Margherita vuol trasformare il convento in cui si è ritirata dopo la morte del marito: non solo luogo spirituale di ritiro e di devozione ma anche di formazione e cultura. Ecco perché, oltre all’edificio sontuoso che ha costruito, ha bisogno di una eccellente artista. Ed è così che Domenico Fetti diventa il punto di riferimento artistico per la corte di Ferdinando, e Giustina-Lucrina per la corte al convento di Sant’Orsola. Un’alleanza tra fratelli e sorelle movimenta la nobiltà mantovana che come è noto sa divertirsi. Feste e arte. Salotti e beneficenza. Domenico poi se ne va, ma il sodalizio tra Margherita e Lucrina resta e crea una “scuola di vita” fra le più rinomate d’Europa. Di quei tempi gloriosi oggi vive solo la chiesa di San’Orsola, costruita come tutto il resto nel 1608 dall’architetto dei Gonzaga Antonio Maria Viani, di cui rimane il dipinto ufficiale della consegna del progetto a Margherita Gonzaga realizzato da Lucrina Fetti.

Ritorno ancora nella chiesa di San Martino per vedere da vicino i dipinti religiosi di suor Lucrina che sono sparsi per tutta la città, fino all’ospedale Carlo Poma, da quando il convento di Sant’Orsola non esiste più. È in corso un rito ortodosso e a muovermi in chiesa mi sento a disagio, ma poi a metà navata trovo la copia della sua Maddalena Penitente a cui ha collaborato Domenico Fetti . Oltre alla Maddalena c’è una copia della Santa Barbara (Collezione privata) ed è il suo volto pieno dell’ottimismo della giovinezza a colpirmi, ci ritrovo un po’ la sua firma, e tutto il suo lavoro come ritrattista femminile. Gli esperti sostengono che le pieghe del drappeggio, il ricco dettaglio dei tessuti enfatizzino il corpo sinuoso con uno stile che ricorda suo fratello Domenico. E se fosse il contrario? mi dico.

La verità è che la grandezza e modernità di questa artista risiede nel suo stesso percorso: in piena Controriforma, sotto la sua direzione Sant’Orsola divenne un centro importante di vita artistica.

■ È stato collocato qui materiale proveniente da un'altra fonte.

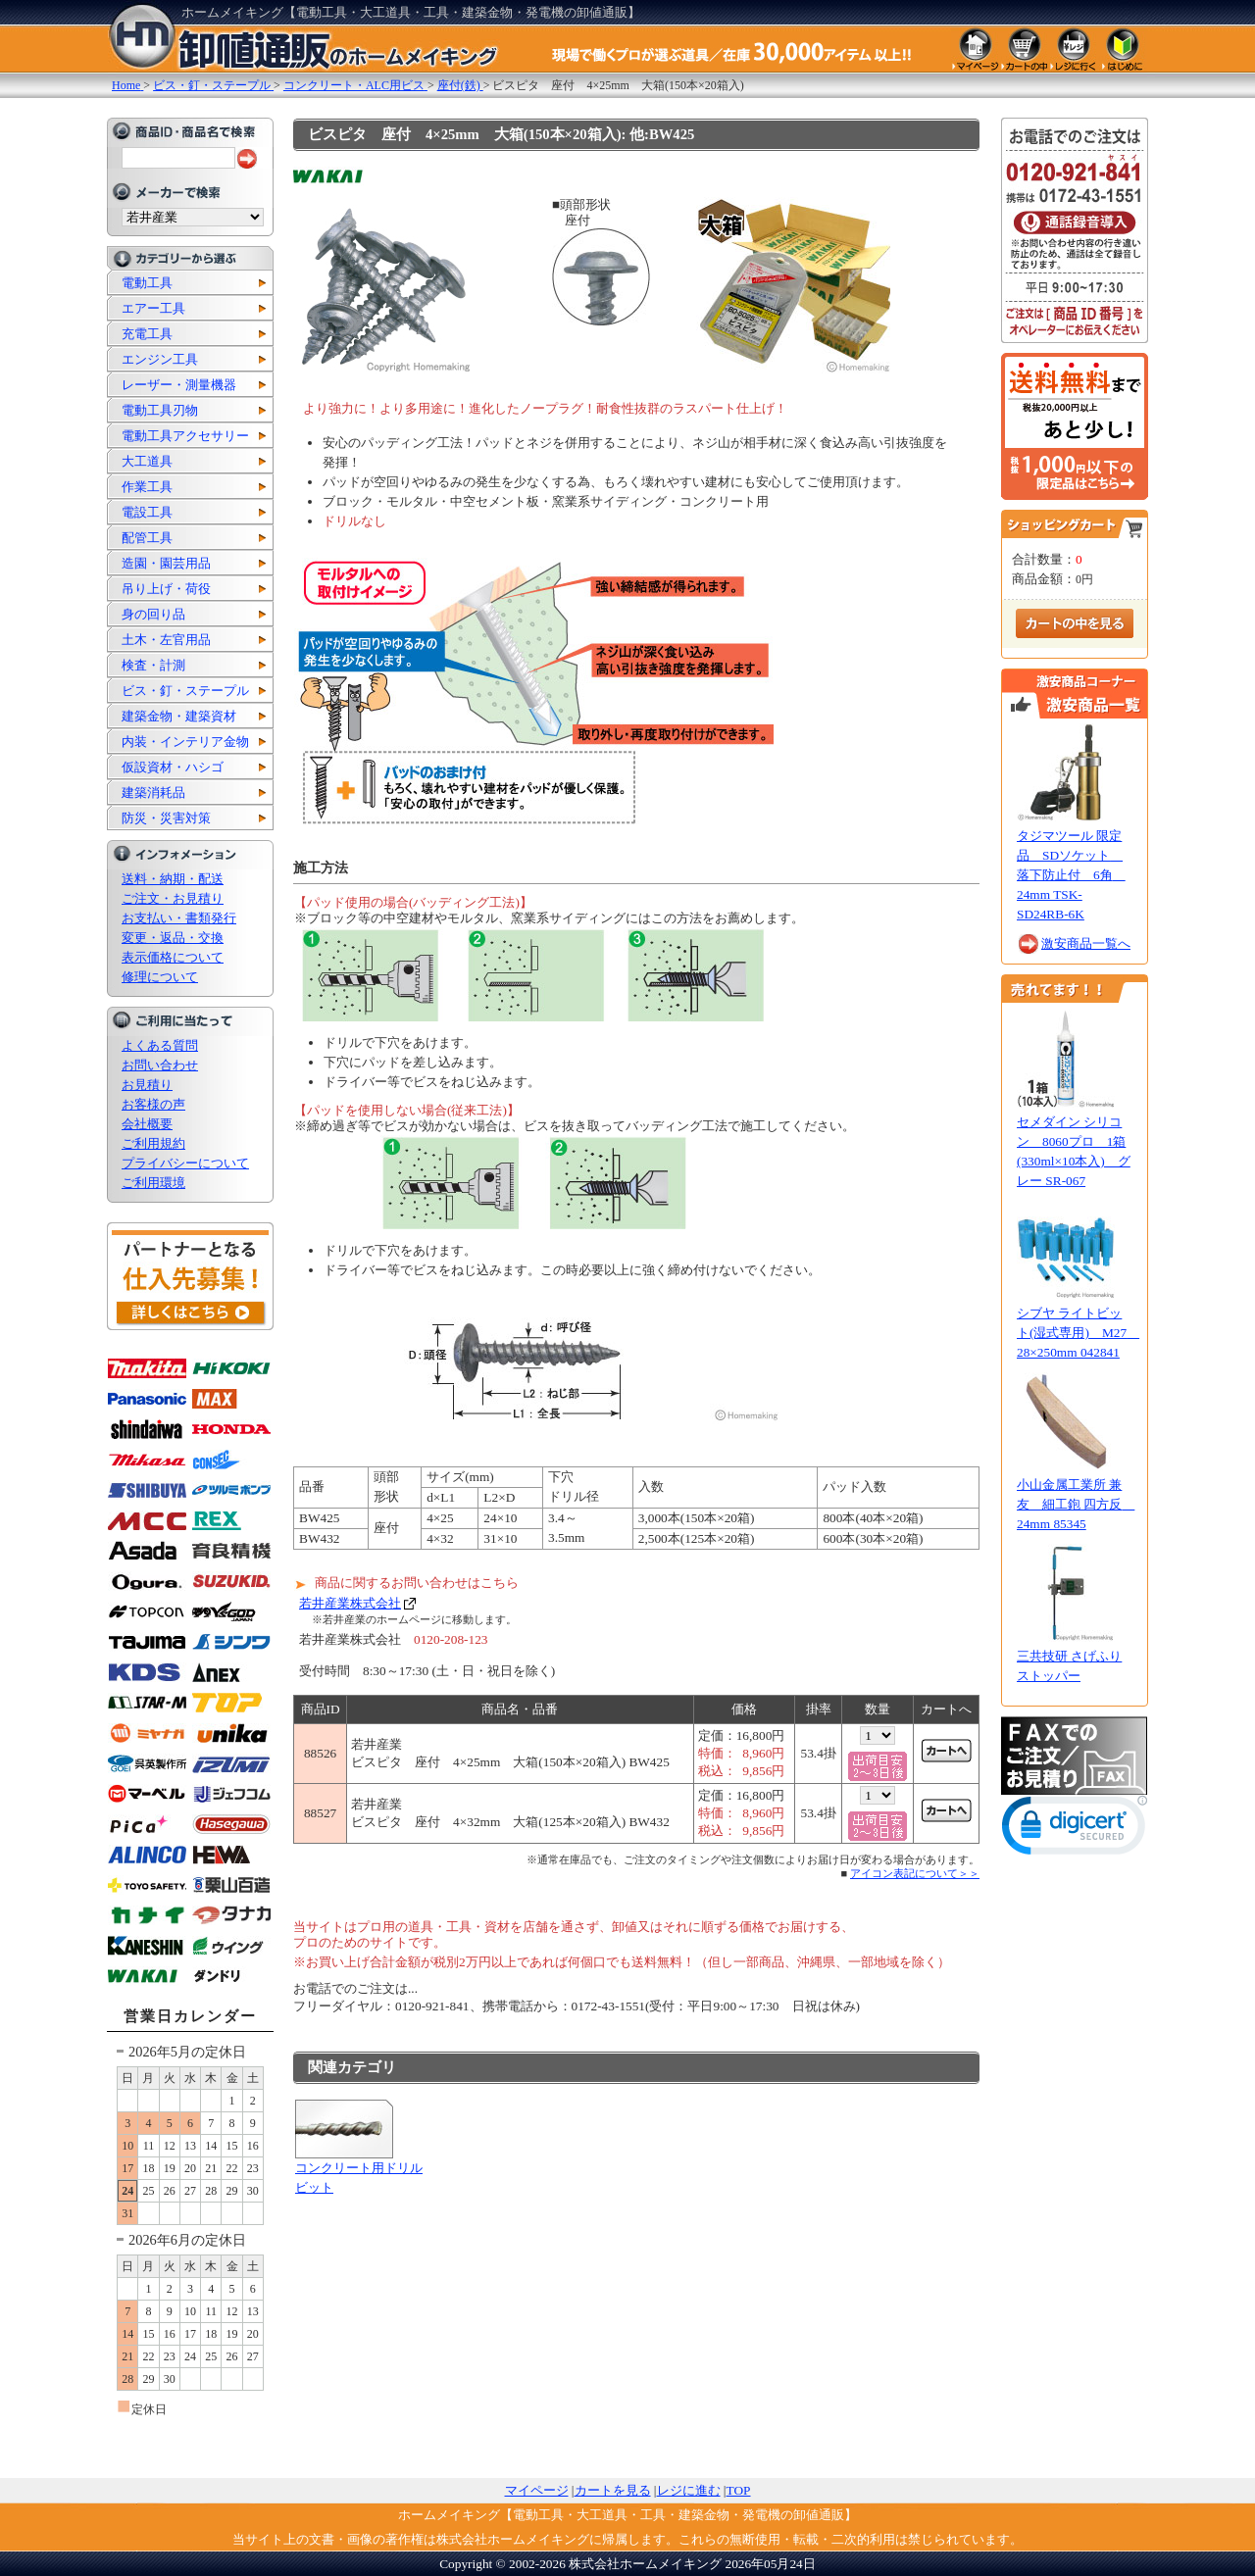 The height and width of the screenshot is (2576, 1255). I want to click on プライバシーについて, so click(185, 1163).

E lei una monaca-artista di successo che con il suo guadagno riuscì ad arricchire e poi a traghettare il convento fuori dalla crisi in cui era caduto in seguito alla morte della duchessa Margherita Gonzaga.

Mentre torno a casa penso che per tutto il tempo io, mantovana che vive a Roma, non ho fatto che muovermi nella mia città guidata da una romana che è vissuta Mantova, ma sento di aver condiviso uno stesso punto dello spazio solo nel quartiere di Pradella, dove c’era il convento di Sant’Orsola. A Pradella oggi non c’è più niente, solo un piccolo chiostro e la chiesetta sono rimasti. Lì dove Lucrina ha pregato, dipinto, studiato, insegnato, a pochi passi dalla casa dove sono cresciuta trovo la sintesi di ciò che per sempre mi rimanderà a lei, e al suo mondo: l’affermazione femminile attraverso la cultura e la determinazione.